= EXERCISE PROMPT =
Exactly as written, return every line of the data below apart from the pictures.

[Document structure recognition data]
_ _ _ _
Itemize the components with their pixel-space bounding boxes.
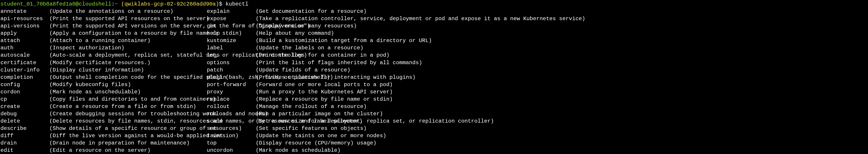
completion-description: (Display one or many resources) <box>256 22 357 30</box>
completion-command: autoscale <box>0 51 50 59</box>
completion-description: (Drain node in preparation for maintenan… <box>50 140 190 147</box>
completion-command: cordon <box>0 88 50 95</box>
completion-item[interactable]: top (Display resource (CPU/memory) usage… <box>207 140 868 147</box>
completion-item[interactable]: rollout (Manage the rollout of a resourc… <box>207 103 868 110</box>
completion-command: edit <box>0 147 50 154</box>
completion-description: (Run a proxy to the Kubernetes API serve… <box>256 88 393 95</box>
completion-item[interactable]: label (Update the labels on a resource) <box>207 44 868 51</box>
completion-item[interactable]: expose (Take a replication controller, s… <box>207 15 868 22</box>
completion-item[interactable]: annotate (Update the annotations on a re… <box>0 8 207 15</box>
completion-item[interactable]: run (Run a particular image on the clust… <box>207 110 868 117</box>
completion-description: (Display cluster information) <box>50 66 144 74</box>
completion-item[interactable]: kustomize (Build a kustomization target … <box>207 37 868 44</box>
completion-command: get <box>207 22 256 30</box>
completion-command: label <box>207 44 256 51</box>
completion-command: cp <box>0 95 50 103</box>
prompt-colon: : <box>112 0 115 8</box>
completion-description: (Run a particular image on the cluster) <box>256 110 383 117</box>
completion-description: (Update fields of a resource) <box>256 66 350 74</box>
prompt-dollar: $ <box>219 0 222 8</box>
completion-description: (Forward one or more local ports to a po… <box>256 81 393 88</box>
completion-item[interactable]: describe (Show details of a specific res… <box>0 125 207 132</box>
completion-command: expose <box>207 15 256 22</box>
completion-item[interactable]: config (Modify kubeconfig files) <box>0 81 207 88</box>
completion-item[interactable]: debug (Create debugging sessions for tro… <box>0 110 207 117</box>
completion-command: certificate <box>0 59 50 66</box>
completion-item[interactable]: help (Help about any command) <box>207 30 868 37</box>
completion-description: (Replace a resource by file name or stdi… <box>256 95 393 103</box>
completion-command: describe <box>0 125 50 132</box>
completion-command: scale <box>207 117 256 125</box>
completion-description: (Mark node as unschedulable) <box>50 88 141 95</box>
completion-command: config <box>0 81 50 88</box>
completion-description: (Attach to a running container) <box>50 37 151 44</box>
prompt-project-close: ) <box>216 0 219 8</box>
completion-item[interactable]: attach (Attach to a running container) <box>0 37 207 44</box>
completion-description: (Inspect authorization) <box>50 44 124 51</box>
completion-description: (Copy files and directories to and from … <box>50 95 216 103</box>
completion-command: annotate <box>0 8 50 15</box>
completion-command: debug <box>0 110 50 117</box>
completion-command: completion <box>0 74 50 81</box>
completion-item[interactable]: uncordon (Mark node as schedulable) <box>207 147 868 154</box>
completion-description: (Print the list of flags inherited by al… <box>256 59 422 66</box>
completion-item[interactable]: port-forward (Forward one or more local … <box>207 81 868 88</box>
completion-item[interactable]: explain (Get documentation for a resourc… <box>207 8 868 15</box>
completion-description: (Set a new size for a deployment, replic… <box>256 117 494 125</box>
completion-description: (Set specific features on objects) <box>256 125 367 132</box>
completion-item[interactable]: api-resources (Print the supported API r… <box>0 15 207 22</box>
completion-item[interactable]: apply (Apply a configuration to a resour… <box>0 30 207 37</box>
completion-command: taint <box>207 132 256 140</box>
completion-command: set <box>207 125 256 132</box>
completion-item[interactable]: edit (Edit a resource on the server) <box>0 147 207 154</box>
completion-item[interactable]: proxy (Run a proxy to the Kubernetes API… <box>207 88 868 95</box>
completion-description: (Create a resource from a file or from s… <box>50 103 196 110</box>
completion-item[interactable]: drain (Drain node in preparation for mai… <box>0 140 207 147</box>
completion-item[interactable]: cordon (Mark node as unschedulable) <box>0 88 207 95</box>
completion-column-left: annotate (Update the annotations on a re… <box>0 8 207 154</box>
completion-description: (Help about any command) <box>256 30 334 37</box>
completion-item[interactable]: logs (Print the logs for a container in … <box>207 51 868 59</box>
completion-item[interactable]: api-versions (Print the supported API ve… <box>0 22 207 30</box>
completion-item[interactable]: create (Create a resource from a file or… <box>0 103 207 110</box>
completion-command: options <box>207 59 256 66</box>
completion-item[interactable]: auth (Inspect authorization) <box>0 44 207 51</box>
completion-command: attach <box>0 37 50 44</box>
completion-item[interactable]: completion (Output shell completion code… <box>0 74 207 81</box>
completion-description: (Provides utilities for interacting with… <box>256 74 415 81</box>
completion-command: run <box>207 110 256 117</box>
completion-command: kustomize <box>207 37 256 44</box>
completion-description: (Update the annotations on a resource) <box>50 8 174 15</box>
completion-command: proxy <box>207 88 256 95</box>
completion-command: logs <box>207 51 256 59</box>
completion-item[interactable]: autoscale (Auto-scale a deployment, repl… <box>0 51 207 59</box>
completion-item[interactable]: get (Display one or many resources) <box>207 22 868 30</box>
completion-item[interactable]: cp (Copy files and directories to and fr… <box>0 95 207 103</box>
completion-item[interactable]: patch (Update fields of a resource) <box>207 66 868 74</box>
completion-item[interactable]: certificate (Modify certificate resource… <box>0 59 207 66</box>
prompt-project-open: ( <box>118 0 124 8</box>
completion-command: apply <box>0 30 50 37</box>
completion-item[interactable]: taint (Update the taints on one or more … <box>207 132 868 140</box>
completion-description: (Print the supported API resources on th… <box>50 15 209 22</box>
completion-item[interactable]: delete (Delete resources by file names, … <box>0 117 207 125</box>
completion-command: explain <box>207 8 256 15</box>
completion-item[interactable]: options (Print the list of flags inherit… <box>207 59 868 66</box>
completion-item[interactable]: diff (Diff the live version against a wo… <box>0 132 207 140</box>
completion-description: (Print the logs for a container in a pod… <box>256 51 390 59</box>
completion-item[interactable]: scale (Set a new size for a deployment, … <box>207 117 868 125</box>
completion-column-right: explain (Get documentation for a resourc… <box>207 8 868 154</box>
completion-description: (Build a kustomization target from a dir… <box>256 37 432 44</box>
completion-command: auth <box>0 44 50 51</box>
completion-item[interactable]: set (Set specific features on objects) <box>207 125 868 132</box>
terminal[interactable]: student_01_70b8a8fed1a0@cloudshell:~ (qw… <box>0 0 868 154</box>
completion-item[interactable]: plugin (Provides utilities for interacti… <box>207 74 868 81</box>
completion-command: replace <box>207 95 256 103</box>
completion-command: api-resources <box>0 15 50 22</box>
completion-item[interactable]: cluster-info (Display cluster informatio… <box>0 66 207 74</box>
completion-item[interactable]: replace (Replace a resource by file name… <box>207 95 868 103</box>
completion-columns: annotate (Update the annotations on a re… <box>0 8 868 154</box>
completion-command: rollout <box>207 103 256 110</box>
completion-description: (Get documentation for a resource) <box>256 8 367 15</box>
completion-command: api-versions <box>0 22 50 30</box>
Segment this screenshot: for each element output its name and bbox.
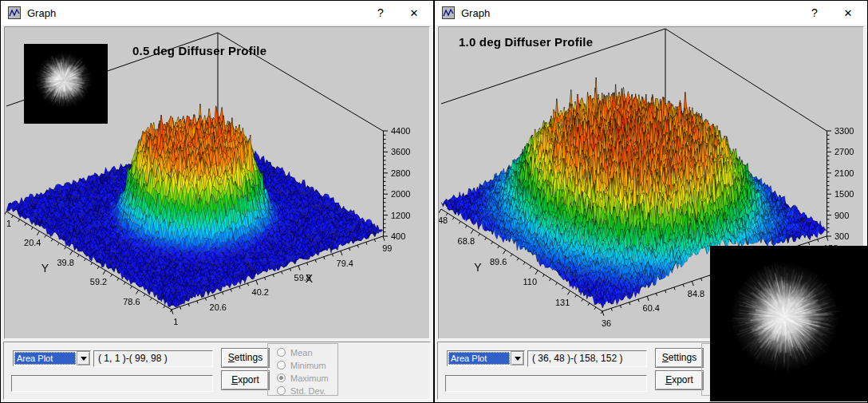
_ _ _ _
= SOLUTION =
Itemize the components with their pixel-space bounding boxes.
completion-description: (Display one or many resources) <box>256 22 357 30</box>
completion-command: autoscale <box>0 51 50 59</box>
completion-description: (Drain node in preparation for maintenan… <box>50 140 190 147</box>
completion-command: cordon <box>0 88 50 95</box>
completion-item[interactable]: top (Display resource (CPU/memory) usage… <box>207 140 868 147</box>
completion-item[interactable]: rollout (Manage the rollout of a resourc… <box>207 103 868 110</box>
completion-command: edit <box>0 147 50 154</box>
completion-description: (Run a proxy to the Kubernetes API serve… <box>256 88 393 95</box>
completion-item[interactable]: label (Update the labels on a resource) <box>207 44 868 51</box>
completion-item[interactable]: expose (Take a replication controller, s… <box>207 15 868 22</box>
completion-item[interactable]: annotate (Update the annotations on a re… <box>0 8 207 15</box>
completion-item[interactable]: run (Run a particular image on the clust… <box>207 110 868 117</box>
completion-description: (Display cluster information) <box>50 66 144 74</box>
completion-item[interactable]: kustomize (Build a kustomization target … <box>207 37 868 44</box>
completion-command: get <box>207 22 256 30</box>
completion-command: label <box>207 44 256 51</box>
completion-command: cp <box>0 95 50 103</box>
prompt-colon: : <box>112 0 115 8</box>
completion-description: (Run a particular image on the cluster) <box>256 110 383 117</box>
completion-description: (Update fields of a resource) <box>256 66 350 74</box>
prompt-dollar: $ <box>219 0 222 8</box>
completion-description: (Forward one or more local ports to a po… <box>256 81 393 88</box>
completion-item[interactable]: describe (Show details of a specific res… <box>0 125 207 132</box>
completion-command: expose <box>207 15 256 22</box>
completion-item[interactable]: config (Modify kubeconfig files) <box>0 81 207 88</box>
completion-item[interactable]: debug (Create debugging sessions for tro… <box>0 110 207 117</box>
completion-command: certificate <box>0 59 50 66</box>
completion-item[interactable]: help (Help about any command) <box>207 30 868 37</box>
completion-description: (Replace a resource by file name or stdi… <box>256 95 393 103</box>
completion-command: describe <box>0 125 50 132</box>
completion-command: scale <box>207 117 256 125</box>
completion-description: (Mark node as unschedulable) <box>50 88 141 95</box>
completion-command: config <box>0 81 50 88</box>
completion-description: (Attach to a running container) <box>50 37 151 44</box>
prompt-project-close: ) <box>216 0 219 8</box>
completion-item[interactable]: attach (Attach to a running container) <box>0 37 207 44</box>
completion-description: (Inspect authorization) <box>50 44 124 51</box>
completion-description: (Copy files and directories to and from … <box>50 95 216 103</box>
completion-command: annotate <box>0 8 50 15</box>
completion-command: debug <box>0 110 50 117</box>
completion-command: completion <box>0 74 50 81</box>
completion-item[interactable]: uncordon (Mark node as schedulable) <box>207 147 868 154</box>
completion-description: (Print the list of flags inherited by al… <box>256 59 422 66</box>
completion-item[interactable]: port-forward (Forward one or more local … <box>207 81 868 88</box>
completion-item[interactable]: explain (Get documentation for a resourc… <box>207 8 868 15</box>
completion-description: (Set a new size for a deployment, replic… <box>256 117 494 125</box>
completion-description: (Set specific features on objects) <box>256 125 367 132</box>
completion-item[interactable]: api-resources (Print the supported API r… <box>0 15 207 22</box>
completion-item[interactable]: apply (Apply a configuration to a resour… <box>0 30 207 37</box>
completion-command: taint <box>207 132 256 140</box>
completion-command: set <box>207 125 256 132</box>
completion-item[interactable]: edit (Edit a resource on the server) <box>0 147 207 154</box>
completion-item[interactable]: proxy (Run a proxy to the Kubernetes API… <box>207 88 868 95</box>
completion-description: (Create a resource from a file or from s… <box>50 103 196 110</box>
completion-item[interactable]: drain (Drain node in preparation for mai… <box>0 140 207 147</box>
completion-item[interactable]: cordon (Mark node as unschedulable) <box>0 88 207 95</box>
completion-column-left: annotate (Update the annotations on a re… <box>0 8 207 154</box>
completion-description: (Help about any command) <box>256 30 334 37</box>
completion-item[interactable]: logs (Print the logs for a container in … <box>207 51 868 59</box>
completion-item[interactable]: api-versions (Print the supported API ve… <box>0 22 207 30</box>
completion-item[interactable]: create (Create a resource from a file or… <box>0 103 207 110</box>
completion-command: options <box>207 59 256 66</box>
completion-item[interactable]: auth (Inspect authorization) <box>0 44 207 51</box>
completion-command: attach <box>0 37 50 44</box>
completion-item[interactable]: completion (Output shell completion code… <box>0 74 207 81</box>
completion-description: (Provides utilities for interacting with… <box>256 74 415 81</box>
completion-command: run <box>207 110 256 117</box>
completion-command: kustomize <box>207 37 256 44</box>
completion-description: (Update the annotations on a resource) <box>50 8 174 15</box>
completion-command: proxy <box>207 88 256 95</box>
completion-command: logs <box>207 51 256 59</box>
completion-item[interactable]: autoscale (Auto-scale a deployment, repl… <box>0 51 207 59</box>
completion-item[interactable]: get (Display one or many resources) <box>207 22 868 30</box>
completion-item[interactable]: cp (Copy files and directories to and fr… <box>0 95 207 103</box>
completion-item[interactable]: patch (Update fields of a resource) <box>207 66 868 74</box>
completion-item[interactable]: certificate (Modify certificate resource… <box>0 59 207 66</box>
prompt-project-open: ( <box>118 0 124 8</box>
completion-command: apply <box>0 30 50 37</box>
completion-item[interactable]: taint (Update the taints on one or more … <box>207 132 868 140</box>
completion-description: (Print the supported API resources on th… <box>50 15 209 22</box>
completion-item[interactable]: delete (Delete resources by file names, … <box>0 117 207 125</box>
completion-command: explain <box>207 8 256 15</box>
completion-item[interactable]: options (Print the list of flags inherit… <box>207 59 868 66</box>
completion-item[interactable]: diff (Diff the live version against a wo… <box>0 132 207 140</box>
completion-description: (Print the logs for a container in a pod… <box>256 51 390 59</box>
completion-item[interactable]: scale (Set a new size for a deployment, … <box>207 117 868 125</box>
completion-column-right: explain (Get documentation for a resourc… <box>207 8 868 154</box>
completion-description: (Build a kustomization target from a dir… <box>256 37 432 44</box>
completion-command: auth <box>0 44 50 51</box>
completion-item[interactable]: set (Set specific features on objects) <box>207 125 868 132</box>
terminal[interactable]: student_01_70b8a8fed1a0@cloudshell:~ (qw… <box>0 0 868 154</box>
completion-item[interactable]: plugin (Provides utilities for interacti… <box>207 74 868 81</box>
completion-command: replace <box>207 95 256 103</box>
completion-command: api-resources <box>0 15 50 22</box>
completion-item[interactable]: cluster-info (Display cluster informatio… <box>0 66 207 74</box>
completion-item[interactable]: replace (Replace a resource by file name… <box>207 95 868 103</box>
completion-columns: annotate (Update the annotations on a re… <box>0 8 868 154</box>
completion-command: rollout <box>207 103 256 110</box>
completion-description: (Get documentation for a resource) <box>256 8 367 15</box>
completion-command: api-versions <box>0 22 50 30</box>
Segment this screenshot: for each element output its name and bbox.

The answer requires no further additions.